Toxocara infection has also been linked to diminished lung function, cognitive changes, and adverse neuropsychological effects.21,22 Questions remain surrounding the link between asthma and allergic symptoms, such as urticaria and infection with Toxocara. Studies have shown a decrease in forced expiratory volume in one second in persons infected with Toxocara compared with those without infection.23 A separate study that tested children with asthma for Toxocara antibodies found no significant association between asthma and Toxocara infection.24 Given the enormous numbers of children with asthma in the United States and its attendant economic burden, there is a strong need to clarify the association between asthma and Toxocara infection.
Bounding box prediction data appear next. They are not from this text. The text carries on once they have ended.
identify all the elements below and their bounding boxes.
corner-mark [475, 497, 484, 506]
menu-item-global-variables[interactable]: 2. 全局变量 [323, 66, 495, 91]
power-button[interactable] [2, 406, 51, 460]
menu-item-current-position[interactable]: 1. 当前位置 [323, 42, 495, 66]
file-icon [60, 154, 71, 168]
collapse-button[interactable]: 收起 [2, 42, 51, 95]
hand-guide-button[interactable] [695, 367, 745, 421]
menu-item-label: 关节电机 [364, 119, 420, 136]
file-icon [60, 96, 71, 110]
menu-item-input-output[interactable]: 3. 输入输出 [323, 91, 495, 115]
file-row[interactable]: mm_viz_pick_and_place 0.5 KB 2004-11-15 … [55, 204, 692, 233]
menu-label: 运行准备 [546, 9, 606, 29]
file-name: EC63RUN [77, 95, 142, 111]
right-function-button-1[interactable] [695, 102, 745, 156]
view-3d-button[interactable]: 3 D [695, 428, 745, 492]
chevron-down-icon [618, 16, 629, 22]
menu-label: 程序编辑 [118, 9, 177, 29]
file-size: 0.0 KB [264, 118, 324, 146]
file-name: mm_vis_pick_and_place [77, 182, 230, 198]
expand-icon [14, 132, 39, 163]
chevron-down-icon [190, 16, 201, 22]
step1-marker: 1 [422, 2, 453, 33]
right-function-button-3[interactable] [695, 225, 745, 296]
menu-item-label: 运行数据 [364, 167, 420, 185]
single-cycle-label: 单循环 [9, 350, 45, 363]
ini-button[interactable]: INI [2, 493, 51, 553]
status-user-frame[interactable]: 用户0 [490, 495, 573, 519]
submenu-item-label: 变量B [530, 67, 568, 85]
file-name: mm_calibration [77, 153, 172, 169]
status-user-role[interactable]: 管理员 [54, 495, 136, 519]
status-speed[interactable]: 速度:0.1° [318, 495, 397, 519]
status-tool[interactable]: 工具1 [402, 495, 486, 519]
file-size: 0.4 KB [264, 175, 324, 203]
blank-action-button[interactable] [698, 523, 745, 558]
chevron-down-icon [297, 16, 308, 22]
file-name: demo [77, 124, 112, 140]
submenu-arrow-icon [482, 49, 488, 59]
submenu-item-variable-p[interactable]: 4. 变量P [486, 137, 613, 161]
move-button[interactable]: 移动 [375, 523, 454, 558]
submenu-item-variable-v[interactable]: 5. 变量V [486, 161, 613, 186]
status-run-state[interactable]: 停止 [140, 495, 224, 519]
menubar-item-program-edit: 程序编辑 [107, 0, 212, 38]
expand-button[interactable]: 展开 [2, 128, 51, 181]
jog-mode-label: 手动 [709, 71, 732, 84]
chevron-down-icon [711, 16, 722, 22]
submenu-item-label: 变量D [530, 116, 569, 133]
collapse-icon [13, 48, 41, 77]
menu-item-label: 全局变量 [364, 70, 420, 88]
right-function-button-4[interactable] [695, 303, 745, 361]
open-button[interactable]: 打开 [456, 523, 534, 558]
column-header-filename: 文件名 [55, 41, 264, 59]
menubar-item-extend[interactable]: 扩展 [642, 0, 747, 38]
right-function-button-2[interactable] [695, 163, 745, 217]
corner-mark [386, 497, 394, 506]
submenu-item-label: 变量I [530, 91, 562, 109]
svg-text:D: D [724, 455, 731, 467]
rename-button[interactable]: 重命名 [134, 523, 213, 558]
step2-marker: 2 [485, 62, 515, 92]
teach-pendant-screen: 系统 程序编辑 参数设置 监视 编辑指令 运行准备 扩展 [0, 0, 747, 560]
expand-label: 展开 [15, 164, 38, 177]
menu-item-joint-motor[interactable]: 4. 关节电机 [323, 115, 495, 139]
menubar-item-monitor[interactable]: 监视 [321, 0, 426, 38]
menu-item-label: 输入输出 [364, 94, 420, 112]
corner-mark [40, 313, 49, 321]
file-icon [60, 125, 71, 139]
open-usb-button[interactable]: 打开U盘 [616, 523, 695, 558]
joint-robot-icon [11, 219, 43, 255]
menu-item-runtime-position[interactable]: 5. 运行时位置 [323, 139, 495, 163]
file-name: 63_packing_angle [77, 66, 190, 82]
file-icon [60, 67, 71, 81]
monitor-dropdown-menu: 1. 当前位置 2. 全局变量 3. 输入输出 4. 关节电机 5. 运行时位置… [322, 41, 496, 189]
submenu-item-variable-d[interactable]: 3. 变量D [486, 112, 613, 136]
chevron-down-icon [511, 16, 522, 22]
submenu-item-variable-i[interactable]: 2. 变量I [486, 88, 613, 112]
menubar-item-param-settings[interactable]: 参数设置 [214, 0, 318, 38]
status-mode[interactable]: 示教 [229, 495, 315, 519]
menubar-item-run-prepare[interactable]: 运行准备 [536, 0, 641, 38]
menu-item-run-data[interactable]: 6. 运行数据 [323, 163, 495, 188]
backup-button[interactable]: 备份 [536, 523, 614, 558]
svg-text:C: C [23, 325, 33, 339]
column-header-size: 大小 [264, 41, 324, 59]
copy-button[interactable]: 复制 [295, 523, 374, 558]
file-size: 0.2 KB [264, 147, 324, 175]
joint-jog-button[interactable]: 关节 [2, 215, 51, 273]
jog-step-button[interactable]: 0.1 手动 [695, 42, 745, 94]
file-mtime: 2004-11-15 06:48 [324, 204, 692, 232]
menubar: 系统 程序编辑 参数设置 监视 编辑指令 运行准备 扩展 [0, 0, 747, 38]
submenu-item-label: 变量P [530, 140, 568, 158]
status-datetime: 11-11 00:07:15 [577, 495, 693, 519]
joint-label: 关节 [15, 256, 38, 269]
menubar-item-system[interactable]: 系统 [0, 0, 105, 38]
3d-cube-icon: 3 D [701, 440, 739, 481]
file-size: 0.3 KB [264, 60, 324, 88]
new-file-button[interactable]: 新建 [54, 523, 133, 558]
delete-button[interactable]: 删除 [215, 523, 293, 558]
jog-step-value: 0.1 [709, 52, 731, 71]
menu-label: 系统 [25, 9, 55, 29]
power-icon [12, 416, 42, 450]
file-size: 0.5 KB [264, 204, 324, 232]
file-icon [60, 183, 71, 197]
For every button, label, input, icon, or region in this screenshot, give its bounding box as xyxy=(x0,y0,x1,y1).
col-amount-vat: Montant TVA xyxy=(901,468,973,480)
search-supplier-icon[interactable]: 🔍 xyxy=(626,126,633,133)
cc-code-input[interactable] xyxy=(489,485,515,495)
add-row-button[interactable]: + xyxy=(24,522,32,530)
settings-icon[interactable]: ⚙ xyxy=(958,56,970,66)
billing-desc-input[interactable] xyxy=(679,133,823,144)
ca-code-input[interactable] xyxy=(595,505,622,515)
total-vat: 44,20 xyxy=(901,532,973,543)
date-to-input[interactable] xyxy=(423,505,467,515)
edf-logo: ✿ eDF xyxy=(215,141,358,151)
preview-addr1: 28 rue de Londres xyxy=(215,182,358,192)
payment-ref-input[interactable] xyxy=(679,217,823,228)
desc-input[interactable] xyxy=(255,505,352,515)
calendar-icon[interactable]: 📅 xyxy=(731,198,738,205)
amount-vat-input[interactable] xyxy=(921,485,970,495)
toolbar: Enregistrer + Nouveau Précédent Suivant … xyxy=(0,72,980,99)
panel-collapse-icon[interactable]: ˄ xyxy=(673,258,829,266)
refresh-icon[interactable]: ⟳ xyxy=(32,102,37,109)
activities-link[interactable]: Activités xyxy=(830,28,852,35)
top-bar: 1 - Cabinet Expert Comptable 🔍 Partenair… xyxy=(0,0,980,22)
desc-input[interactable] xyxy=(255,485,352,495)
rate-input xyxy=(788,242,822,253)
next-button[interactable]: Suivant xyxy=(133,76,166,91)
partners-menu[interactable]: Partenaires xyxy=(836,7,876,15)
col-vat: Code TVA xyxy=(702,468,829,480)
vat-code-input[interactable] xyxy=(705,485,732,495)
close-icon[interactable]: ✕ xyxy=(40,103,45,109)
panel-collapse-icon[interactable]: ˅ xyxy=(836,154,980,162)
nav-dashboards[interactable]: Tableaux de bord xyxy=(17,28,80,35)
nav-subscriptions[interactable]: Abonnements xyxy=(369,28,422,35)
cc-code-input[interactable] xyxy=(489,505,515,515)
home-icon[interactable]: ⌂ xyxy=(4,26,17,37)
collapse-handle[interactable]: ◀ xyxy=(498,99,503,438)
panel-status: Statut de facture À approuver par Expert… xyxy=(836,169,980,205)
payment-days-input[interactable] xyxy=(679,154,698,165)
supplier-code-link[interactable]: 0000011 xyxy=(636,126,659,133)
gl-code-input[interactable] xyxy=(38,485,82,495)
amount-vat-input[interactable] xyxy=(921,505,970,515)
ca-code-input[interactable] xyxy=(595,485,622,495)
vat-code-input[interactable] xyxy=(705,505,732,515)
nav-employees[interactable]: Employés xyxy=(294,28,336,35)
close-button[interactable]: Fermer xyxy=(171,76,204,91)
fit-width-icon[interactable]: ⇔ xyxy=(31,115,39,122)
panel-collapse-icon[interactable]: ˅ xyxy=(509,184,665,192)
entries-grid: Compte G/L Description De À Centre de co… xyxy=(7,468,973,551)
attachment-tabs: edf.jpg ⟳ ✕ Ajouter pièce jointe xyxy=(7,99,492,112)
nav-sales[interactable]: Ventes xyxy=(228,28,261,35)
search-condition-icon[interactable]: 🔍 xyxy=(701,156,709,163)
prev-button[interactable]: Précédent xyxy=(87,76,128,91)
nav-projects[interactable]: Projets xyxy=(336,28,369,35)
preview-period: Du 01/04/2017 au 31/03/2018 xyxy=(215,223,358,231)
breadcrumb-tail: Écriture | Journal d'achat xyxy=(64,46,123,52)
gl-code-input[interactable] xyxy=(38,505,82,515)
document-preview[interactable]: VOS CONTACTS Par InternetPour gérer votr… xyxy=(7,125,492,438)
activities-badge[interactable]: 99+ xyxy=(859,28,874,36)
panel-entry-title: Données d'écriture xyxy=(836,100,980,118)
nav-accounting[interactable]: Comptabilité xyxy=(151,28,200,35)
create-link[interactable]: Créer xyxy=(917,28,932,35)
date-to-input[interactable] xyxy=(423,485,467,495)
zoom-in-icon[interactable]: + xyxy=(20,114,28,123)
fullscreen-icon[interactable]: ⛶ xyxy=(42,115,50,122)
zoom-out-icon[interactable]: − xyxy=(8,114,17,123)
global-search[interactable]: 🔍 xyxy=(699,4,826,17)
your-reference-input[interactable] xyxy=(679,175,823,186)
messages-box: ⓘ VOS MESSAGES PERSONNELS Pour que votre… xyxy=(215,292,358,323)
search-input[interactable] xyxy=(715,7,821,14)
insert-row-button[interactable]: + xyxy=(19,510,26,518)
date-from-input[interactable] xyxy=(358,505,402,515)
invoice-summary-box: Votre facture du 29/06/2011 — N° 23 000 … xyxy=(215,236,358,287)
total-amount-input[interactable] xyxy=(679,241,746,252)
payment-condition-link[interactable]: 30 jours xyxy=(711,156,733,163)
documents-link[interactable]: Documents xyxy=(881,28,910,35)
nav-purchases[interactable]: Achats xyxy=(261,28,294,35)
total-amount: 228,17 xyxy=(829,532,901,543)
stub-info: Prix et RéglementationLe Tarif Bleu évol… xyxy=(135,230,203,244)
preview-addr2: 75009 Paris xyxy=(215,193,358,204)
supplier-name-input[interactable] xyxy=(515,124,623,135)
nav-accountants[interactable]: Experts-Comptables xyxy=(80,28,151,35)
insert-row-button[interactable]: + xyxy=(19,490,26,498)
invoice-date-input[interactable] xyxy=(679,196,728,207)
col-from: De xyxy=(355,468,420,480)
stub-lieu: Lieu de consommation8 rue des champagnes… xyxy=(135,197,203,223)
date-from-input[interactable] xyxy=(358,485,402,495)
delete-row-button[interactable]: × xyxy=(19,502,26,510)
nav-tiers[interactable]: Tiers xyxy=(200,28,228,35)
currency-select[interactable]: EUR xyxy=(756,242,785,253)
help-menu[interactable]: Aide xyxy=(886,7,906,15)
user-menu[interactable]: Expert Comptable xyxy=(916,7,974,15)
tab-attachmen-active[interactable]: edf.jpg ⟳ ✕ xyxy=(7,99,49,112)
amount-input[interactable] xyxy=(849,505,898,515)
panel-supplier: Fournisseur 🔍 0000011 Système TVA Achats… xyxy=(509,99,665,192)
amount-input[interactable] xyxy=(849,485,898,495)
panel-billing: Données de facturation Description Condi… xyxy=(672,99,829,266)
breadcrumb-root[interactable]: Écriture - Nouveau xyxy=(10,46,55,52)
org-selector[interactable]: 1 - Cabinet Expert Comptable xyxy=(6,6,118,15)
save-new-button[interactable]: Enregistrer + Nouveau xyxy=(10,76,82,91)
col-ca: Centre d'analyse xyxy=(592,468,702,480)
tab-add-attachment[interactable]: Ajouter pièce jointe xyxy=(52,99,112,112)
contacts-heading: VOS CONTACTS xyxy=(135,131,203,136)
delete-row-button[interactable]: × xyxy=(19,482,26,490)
Research on the prevalence of OT is limited and has been conducted only in single ophthalmologic centers; based on a survey of ophthalmologists in Alabama, the prevalence of OT was estimated to be 1 case/1,000 persons.25 In a separate study conducted in California, the investigators estimated that 1.0% of persons with vision loss had Toxocara infection as the cause.13 In a recent national survey of ophthalmologic subspecialists, 559 respondents reported 68 cases of OT in children within one year; the median patient age was 8.5 years, and 68% of patients with reported clinical data experienced permanent vision loss.26

Studies have shown that Toxocara is widespread in the environment and throughout the dog and cat population in the United States. Soil sample testing for Toxocara eggs in public parks and sandboxes, has demonstrated rates ranging from 0.3% to 39%.27,28 In dog and cat fecal samples tested during 2013, data collected from national laboratories showed that 1.8% of tested pet dogs were positive for Toxocara infection and 4.7% of tested pet cats were positive for Toxocara infection.29 A recent survey examining more than one million canine fecal samples taken from dogs at veterinary clinics in the United States showed a Toxocara prevalence rate of 2.2%; rates were even higher (6.5%) in puppies less than six months old.30 A separate study that examined feline fecal samples in cats residing in two shelter in New York demonstrated a T. cati prevalence rate of 21%, indicating that shelter animals may have higher prevalence rates than household pets.31

Gaps in Current Knowledge and Future Directions

The most critical knowledge gap needing to be addressed for toxocariasis remains defining the true impact of the disease in the United States through population-based studies; without this baseline information it is difficult to determine the level of resources that should be devoted to this infection. Defining the economic costs incurred by toxocariasis would also assist in this decision-making process. Prevalence and incidence rate data also need to be monitored over time in an effort to assess the effectiveness of prevention strategies and success of treatment interventions.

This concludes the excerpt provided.